==== Exercise inputs ====

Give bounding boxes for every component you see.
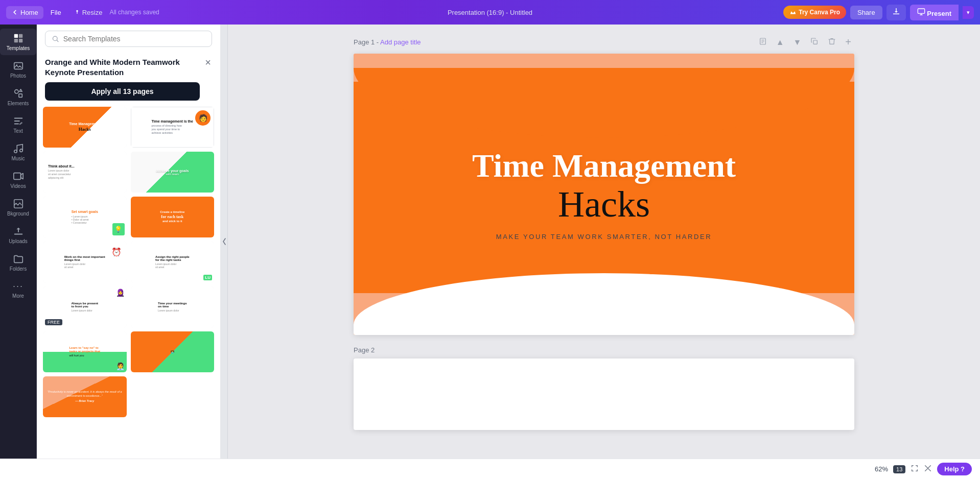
present-button[interactable]: Present — [910, 5, 959, 20]
home-label: Home — [20, 9, 38, 16]
copy-icon — [810, 37, 819, 45]
move-up-button[interactable]: ▲ — [773, 36, 787, 49]
collapse-chevron-icon — [222, 236, 226, 247]
sidebar-item-music[interactable]: Music — [0, 139, 36, 165]
page-count-badge: 13 — [893, 465, 905, 473]
sidebar-item-text[interactable]: Text — [0, 111, 36, 138]
file-label: File — [51, 9, 61, 16]
thumbnail-10[interactable]: Time your meetingson time Lorem ipsum do… — [131, 286, 215, 327]
slide-design: Time Management Hacks MAKE YOUR TEAM WOR… — [354, 54, 854, 335]
thumbnail-9[interactable]: Always be presentto front you Lorem ipsu… — [43, 286, 127, 327]
svg-point-0 — [76, 10, 78, 12]
sidebar-item-photos[interactable]: Photos — [0, 56, 36, 83]
thumbnail-2[interactable]: Time management is the process of direct… — [131, 107, 215, 148]
panel-collapse-handle[interactable] — [221, 25, 228, 459]
thumbnail-11[interactable]: Learn to "say no" to tasks or projects t… — [43, 331, 127, 372]
sidebar-item-folders-label: Folders — [10, 266, 27, 272]
sidebar-item-text-label: Text — [13, 128, 22, 134]
notes-button[interactable] — [756, 36, 770, 49]
move-down-button[interactable]: ▼ — [790, 36, 804, 49]
home-button[interactable]: Home — [6, 6, 43, 19]
zoom-level: 62% — [875, 465, 888, 473]
search-input[interactable] — [63, 35, 205, 43]
sidebar-item-background[interactable]: Bkground — [0, 194, 36, 221]
canvas-area: Page 1 - Add page title ▲ ▼ + — [228, 25, 980, 459]
expand-icon — [924, 464, 932, 472]
download-icon — [892, 7, 901, 16]
search-icon — [52, 35, 59, 43]
sidebar-item-more-label: More — [12, 293, 24, 299]
template-title: Orange and White Modern Teamwork Keynote… — [45, 57, 200, 77]
page1-actions: ▲ ▼ + — [756, 35, 854, 50]
svg-rect-3 — [18, 34, 22, 38]
copy-page-button[interactable] — [807, 36, 822, 49]
thumbnail-7[interactable]: Work on the most importantthings first L… — [43, 242, 127, 282]
templates-icon — [13, 33, 24, 44]
text-icon — [13, 115, 24, 127]
slide-2-partial[interactable] — [354, 358, 854, 430]
apply-all-button[interactable]: Apply all 13 pages — [45, 82, 200, 101]
search-bar[interactable] — [45, 31, 212, 47]
sidebar-item-templates[interactable]: Templates — [0, 29, 36, 55]
thumbnail-3[interactable]: Think about it... Lorem ipsum dolorsit a… — [43, 152, 127, 193]
thumbnail-12[interactable]: 🧑‍💻 — [131, 331, 215, 372]
main-area: Templates Photos Elements Text Music Vid… — [0, 25, 980, 459]
fit-to-window-button[interactable] — [911, 464, 919, 474]
pin-icon — [74, 9, 81, 16]
template-thumbnail-grid: Time Management Hacks Time management is… — [37, 107, 220, 459]
sidebar-item-photos-label: Photos — [10, 73, 26, 79]
sidebar-item-elements[interactable]: Elements — [0, 84, 36, 110]
svg-point-11 — [19, 149, 22, 152]
present-caret-button[interactable]: ▾ — [963, 6, 974, 19]
thumbnail-6[interactable]: Create a timeline for each task and stic… — [131, 197, 215, 237]
monitor-icon — [917, 8, 925, 16]
page1-add-title-link[interactable]: Add page title — [380, 38, 421, 46]
thumbnail-4[interactable]: Achieve your goals with team — [131, 152, 215, 193]
folders-icon — [13, 253, 24, 265]
thumbnail-1[interactable]: Time Management Hacks — [43, 107, 127, 148]
svg-rect-2 — [14, 34, 17, 38]
slide-1[interactable]: Time Management Hacks MAKE YOUR TEAM WOR… — [354, 54, 854, 335]
file-button[interactable]: File — [45, 6, 66, 19]
notes-icon — [759, 37, 767, 45]
sidebar-item-videos[interactable]: Videos — [0, 166, 36, 193]
expand-button[interactable] — [924, 464, 932, 474]
share-button[interactable]: Share — [850, 6, 882, 19]
slide-design-area: Time Management Hacks MAKE YOUR TEAM WOR… — [354, 54, 854, 335]
page2-label-row: Page 2 — [354, 345, 854, 354]
resize-label: Resize — [82, 9, 103, 16]
thumbnail-13[interactable]: "Productivity is never an accident. It i… — [43, 376, 127, 417]
svg-rect-9 — [18, 94, 21, 97]
svg-rect-5 — [18, 39, 22, 42]
elements-icon — [13, 88, 24, 99]
trash-icon — [828, 37, 836, 45]
free-badge: FREE — [45, 319, 62, 325]
fit-window-icon — [911, 464, 919, 472]
sidebar-item-folders[interactable]: Folders — [0, 249, 36, 276]
svg-rect-4 — [14, 39, 17, 42]
autosave-status: All changes saved — [109, 9, 159, 16]
sidebar-item-more[interactable]: ··· More — [0, 277, 36, 303]
slide-subtitle: MAKE YOUR TEAM WORK SMARTER, NOT HARDER — [496, 233, 712, 241]
background-icon — [13, 198, 24, 209]
templates-panel: Orange and White Modern Teamwork Keynote… — [37, 25, 221, 459]
template-info-section: Orange and White Modern Teamwork Keynote… — [37, 51, 220, 107]
resize-button[interactable]: Resize — [68, 6, 108, 19]
search-wrapper — [37, 25, 220, 51]
slide-title-script: Hacks — [558, 186, 650, 223]
sidebar-item-templates-label: Templates — [7, 45, 30, 51]
sidebar-item-uploads[interactable]: Uploads — [0, 222, 36, 248]
canva-pro-button[interactable]: Try Canva Pro — [783, 6, 846, 19]
add-page-button[interactable]: + — [842, 35, 854, 50]
close-panel-button[interactable]: × — [202, 56, 214, 68]
sidebar-item-uploads-label: Uploads — [9, 238, 28, 244]
more-dots-icon: ··· — [13, 281, 24, 292]
help-button[interactable]: Help ? — [937, 463, 972, 475]
thumbnail-8[interactable]: Assign the right peoplefor the right tas… — [131, 242, 215, 282]
slide-main-content: Time Management Hacks MAKE YOUR TEAM WOR… — [354, 54, 854, 335]
thumbnail-5[interactable]: Set smart goals • Lorem ipsum• Dolor sit… — [43, 197, 127, 237]
delete-page-button[interactable] — [825, 36, 839, 49]
slide-title-main: Time Management — [472, 148, 736, 184]
download-button[interactable] — [886, 5, 906, 20]
top-nav: Home File Resize All changes saved Prese… — [0, 0, 980, 25]
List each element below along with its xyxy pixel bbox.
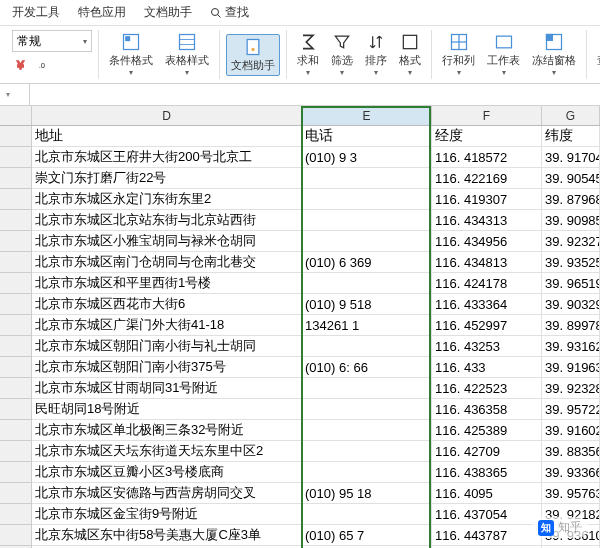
filter-button[interactable]: 筛选▾ xyxy=(327,30,357,79)
cell[interactable]: (010) 6 369 xyxy=(302,252,432,272)
row-header[interactable] xyxy=(0,525,32,546)
row-header[interactable] xyxy=(0,462,32,483)
cell[interactable]: 116. 418572 xyxy=(432,147,542,167)
menu-doc-helper[interactable]: 文档助手 xyxy=(144,4,192,21)
row-header[interactable] xyxy=(0,441,32,462)
cell[interactable] xyxy=(302,273,432,293)
sum-button[interactable]: 求和▾ xyxy=(293,30,323,79)
cell[interactable]: 39. 916025 xyxy=(542,420,600,440)
cell[interactable]: 116. 434313 xyxy=(432,210,542,230)
worksheet-button[interactable]: 工作表▾ xyxy=(483,30,524,79)
cell[interactable]: 39. 935255 xyxy=(542,252,600,272)
cell[interactable]: 116. 452997 xyxy=(432,315,542,335)
row-header[interactable] xyxy=(0,483,32,504)
cell[interactable]: 116. 43253 xyxy=(432,336,542,356)
cell[interactable] xyxy=(302,462,432,482)
cell[interactable]: (010) 6: 66 xyxy=(302,357,432,377)
cell[interactable]: 39. 917046 xyxy=(542,147,600,167)
cell[interactable]: 北京东城区东中街58号美惠大厦C座3单 xyxy=(32,525,302,545)
cond-format-button[interactable]: 条件格式 ▾ xyxy=(105,30,157,79)
cell[interactable]: 39. 95722 xyxy=(542,399,600,419)
cell[interactable]: 116. 437054 xyxy=(432,504,542,524)
row-header[interactable] xyxy=(0,357,32,378)
cell[interactable]: (010) 9 518 xyxy=(302,294,432,314)
cell[interactable]: 116. 433 xyxy=(432,357,542,377)
format-button[interactable]: 格式▾ xyxy=(395,30,425,79)
menu-search[interactable]: 查找 xyxy=(210,4,249,21)
cell[interactable]: 39. 883564 xyxy=(542,441,600,461)
cell[interactable]: 北京市东城区王府井大街200号北京工 xyxy=(32,147,302,167)
row-header[interactable] xyxy=(0,147,32,168)
row-header[interactable] xyxy=(0,126,32,147)
row-header[interactable] xyxy=(0,378,32,399)
cell[interactable] xyxy=(302,336,432,356)
cell[interactable]: 北京市东城区金宝街9号附近 xyxy=(32,504,302,524)
cell[interactable]: 北京市东城区南门仓胡同与仓南北巷交 xyxy=(32,252,302,272)
cell[interactable]: 经度 xyxy=(432,126,542,146)
cell[interactable]: 地址 xyxy=(32,126,302,146)
row-header[interactable] xyxy=(0,504,32,525)
cell[interactable] xyxy=(302,189,432,209)
cell[interactable]: 134261 1 xyxy=(302,315,432,335)
row-header[interactable] xyxy=(0,189,32,210)
cell[interactable]: 北京市东城区永定门东街东里2 xyxy=(32,189,302,209)
decimal-inc-button[interactable]: .0 xyxy=(36,54,58,76)
cell[interactable] xyxy=(302,210,432,230)
cell[interactable]: 39. 933665 xyxy=(542,462,600,482)
cell[interactable]: 39. 931625 xyxy=(542,336,600,356)
col-header-E[interactable]: E xyxy=(302,106,432,125)
cell[interactable]: 116. 434956 xyxy=(432,231,542,251)
col-header-G[interactable]: G xyxy=(542,106,600,125)
cell[interactable]: 116. 424178 xyxy=(432,273,542,293)
row-header[interactable] xyxy=(0,231,32,252)
col-header-F[interactable]: F xyxy=(432,106,542,125)
cell[interactable]: 116. 434813 xyxy=(432,252,542,272)
cell[interactable]: 民旺胡同18号附近 xyxy=(32,399,302,419)
find-button[interactable]: 查找▾ xyxy=(593,30,600,79)
data-area[interactable]: 地址电话经度纬度北京市东城区王府井大街200号北京工(010) 9 3116. … xyxy=(32,126,600,548)
cell[interactable]: 北京市东城区豆瓣小区3号楼底商 xyxy=(32,462,302,482)
cell[interactable]: 北京市东城区天坛东街道天坛东里中区2 xyxy=(32,441,302,461)
row-header[interactable] xyxy=(0,210,32,231)
name-box-dropdown[interactable]: ▾ xyxy=(0,84,30,105)
cell[interactable]: (010) 95 18 xyxy=(302,483,432,503)
cell[interactable]: 116. 438365 xyxy=(432,462,542,482)
cell[interactable] xyxy=(302,378,432,398)
menu-special-apps[interactable]: 特色应用 xyxy=(78,4,126,21)
cell[interactable]: 116. 433364 xyxy=(432,294,542,314)
cell[interactable]: 116. 419307 xyxy=(432,189,542,209)
cell[interactable]: 北京市东城区单北极阁三条32号附近 xyxy=(32,420,302,440)
cell[interactable]: 39. 90329 xyxy=(542,294,600,314)
table-style-button[interactable]: 表格样式 ▾ xyxy=(161,30,213,79)
cell[interactable]: 116. 425389 xyxy=(432,420,542,440)
freeze-button[interactable]: 冻结窗格▾ xyxy=(528,30,580,79)
cell[interactable]: 北京市东城区和平里西街1号楼 xyxy=(32,273,302,293)
cell[interactable]: 崇文门东打磨厂街22号 xyxy=(32,168,302,188)
sort-button[interactable]: 排序▾ xyxy=(361,30,391,79)
cell[interactable]: 电话 xyxy=(302,126,432,146)
cell[interactable] xyxy=(302,231,432,251)
cell[interactable]: 116. 443787 xyxy=(432,525,542,545)
doc-helper-button[interactable]: 文档助手 xyxy=(226,34,280,76)
cell[interactable]: 纬度 xyxy=(542,126,600,146)
cell[interactable]: 39. 899781 xyxy=(542,315,600,335)
cell[interactable]: 116. 422169 xyxy=(432,168,542,188)
cell[interactable]: (010) 9 3 xyxy=(302,147,432,167)
menu-dev-tools[interactable]: 开发工具 xyxy=(12,4,60,21)
cell[interactable]: 116. 436358 xyxy=(432,399,542,419)
cell[interactable]: 39. 919635 xyxy=(542,357,600,377)
row-header[interactable] xyxy=(0,420,32,441)
currency-button[interactable]: ¥ xyxy=(12,54,34,76)
cell[interactable]: 39. 923275 xyxy=(542,231,600,251)
cell[interactable]: 北京市东城区小雅宝胡同与禄米仓胡同 xyxy=(32,231,302,251)
cell[interactable] xyxy=(302,441,432,461)
cell[interactable]: 116. 42709 xyxy=(432,441,542,461)
select-all-corner[interactable] xyxy=(0,106,32,125)
cell[interactable]: 北京市东城区西花市大街6 xyxy=(32,294,302,314)
cell[interactable]: 39. 965193 xyxy=(542,273,600,293)
cell[interactable]: 北京市东城区朝阳门南小街与礼士胡同 xyxy=(32,336,302,356)
cell[interactable] xyxy=(302,420,432,440)
cell[interactable]: 北京市东城区广渠门外大街41-18 xyxy=(32,315,302,335)
cell[interactable]: 116. 4095 xyxy=(432,483,542,503)
row-header[interactable] xyxy=(0,252,32,273)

====

> _The problem_
Whenever a line of the data holds the string "folders", pick that line out.

> _Answer space_
sidebar-item-folders-label: Folders — [10, 266, 27, 272]
folders-icon — [13, 253, 24, 265]
sidebar-item-folders[interactable]: Folders — [0, 249, 36, 276]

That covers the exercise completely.